Loading Now

Summary of Bi-factorial Preference Optimization: Balancing Safety-helpfulness in Language Models, by Wenxuan Zhang et al.


Bi-Factorial Preference Optimization: Balancing Safety-Helpfulness in Language Models

by Wenxuan Zhang, Philip H.S. Torr, Mohamed Elhoseiny, Adel Bibi

First submitted to arxiv on: 27 Aug 2024

Categories

  • Main: Artificial Intelligence (cs.AI)
  • Secondary: Computation and Language (cs.CL); Machine Learning (cs.LG)

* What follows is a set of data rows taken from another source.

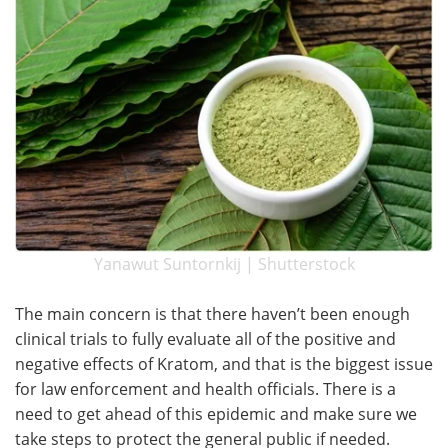
Yanawut Suntornkij | Shutterstock
The main concern is that there haven’t been enough
clinical trials to fully evaluate all of the positive and
negative effects of Kratom, and that is the biggest issue
for law enforcement and health officials. There is a
need to get ahead of this epidemic and make sure we
take steps to protect the general public if needed.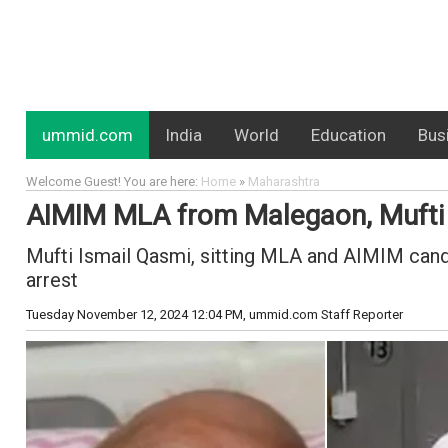
ummid.com
India
World
Education
Bus
Welcome Guest! You are here:
Home
»
Maharashtra
AIMIM MLA from Malegaon, Mufti Is
Mufti Ismail Qasmi, sitting MLA and AIMIM can
arrest
Tuesday November 12, 2024 12:04 PM
, ummid.com Staff Reporter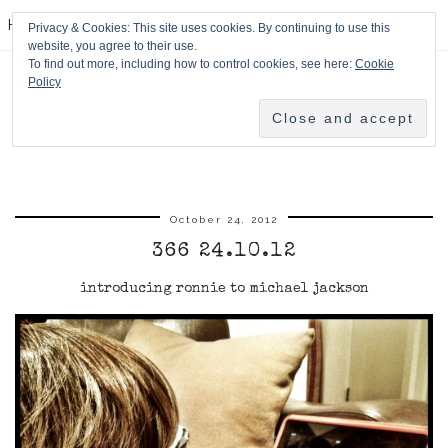
HPMcQ
Privacy & Cookies: This site uses cookies. By continuing to use this
website, you agree to their use.
To find out more, including how to control cookies, see here:
Cookie
Policy
October 24, 2012
366 24.10.12
introducing ronnie to michael jackson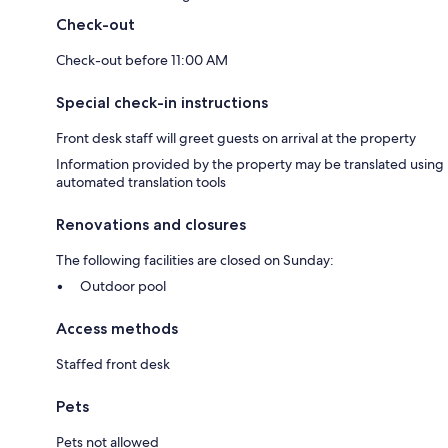
Check-out
Check-out before 11:00 AM
Special check-in instructions
Front desk staff will greet guests on arrival at the property
Information provided by the property may be translated using
automated translation tools
Renovations and closures
The following facilities are closed on Sunday:
Outdoor pool
Access methods
Staffed front desk
Pets
Pets not allowed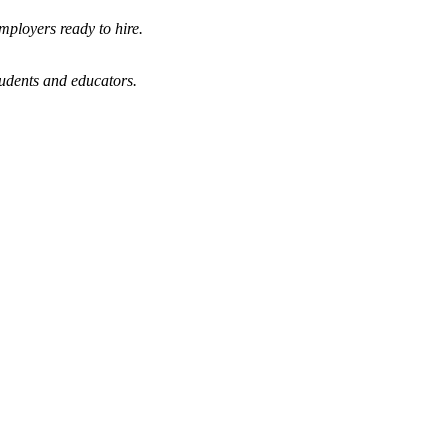
mployers ready to hire.
tudents and educators.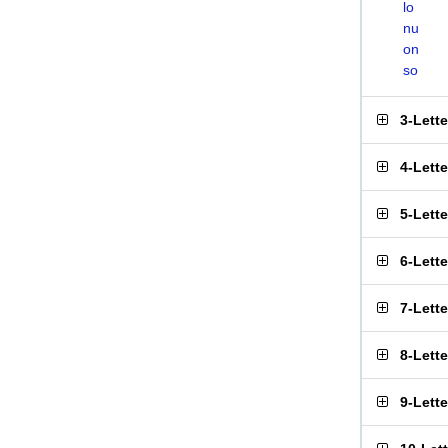
lo
nu
on
so
3-Lett
4-Lett
5-Lett
6-Lett
7-Lett
8-Lett
9-Lett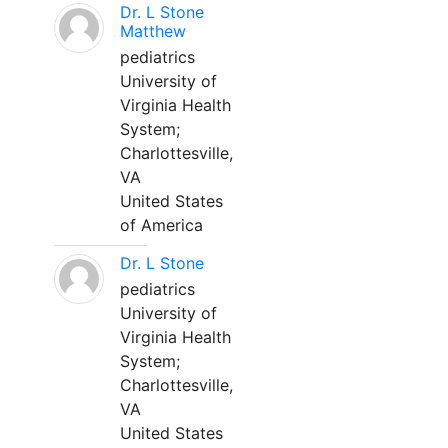
Dr. L Stone
Matthew
pediatrics
University of
Virginia Health
System;
Charlottesville,
VA
United States
of America
Dr. L Stone
pediatrics
University of
Virginia Health
System;
Charlottesville,
VA
United States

     Abstract of paper      PDF of paper


GrooveSquid.com Paper Summaries

GrooveSquid.com’s goal is to make artificial intelligence research accessible by summarizing AI papers in simpler terms. Each summary below covers the same AI paper, written at different levels of difficulty. The medium difficulty and low difficulty versions are original summaries written by GrooveSquid.com, while the high difficulty version is the paper’s original abstract. Feel free to learn from the version that suits you best!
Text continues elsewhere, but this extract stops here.